══ MATERIAL SUPPLIED ══

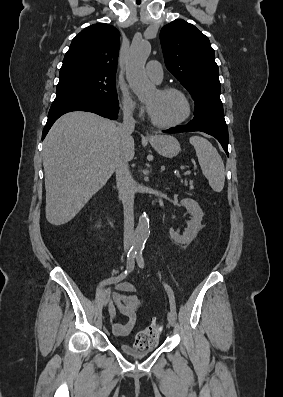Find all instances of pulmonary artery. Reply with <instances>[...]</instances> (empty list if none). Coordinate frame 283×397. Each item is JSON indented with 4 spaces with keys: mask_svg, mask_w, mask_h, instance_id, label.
I'll return each instance as SVG.
<instances>
[{
    "mask_svg": "<svg viewBox=\"0 0 283 397\" xmlns=\"http://www.w3.org/2000/svg\"><path fill=\"white\" fill-rule=\"evenodd\" d=\"M146 72L154 81L161 82L163 78V69L158 61H149L146 66Z\"/></svg>",
    "mask_w": 283,
    "mask_h": 397,
    "instance_id": "obj_1",
    "label": "pulmonary artery"
}]
</instances>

═══

* **EXERCISE PROMPT**
Your copy should match the data exactly, apart from the images, which are dropped.

* **RESULT OF THE TASK**
Find all instances of pulmonary artery. Reply with <instances>[...]</instances> (empty list if none). Coordinate frame 283×397. Each item is JSON indented with 4 spaces with keys: mask_svg, mask_w, mask_h, instance_id, label.
I'll return each instance as SVG.
<instances>
[{
    "mask_svg": "<svg viewBox=\"0 0 283 397\" xmlns=\"http://www.w3.org/2000/svg\"><path fill=\"white\" fill-rule=\"evenodd\" d=\"M146 72L154 81L161 82L163 78V69L158 61H149L146 66Z\"/></svg>",
    "mask_w": 283,
    "mask_h": 397,
    "instance_id": "obj_1",
    "label": "pulmonary artery"
}]
</instances>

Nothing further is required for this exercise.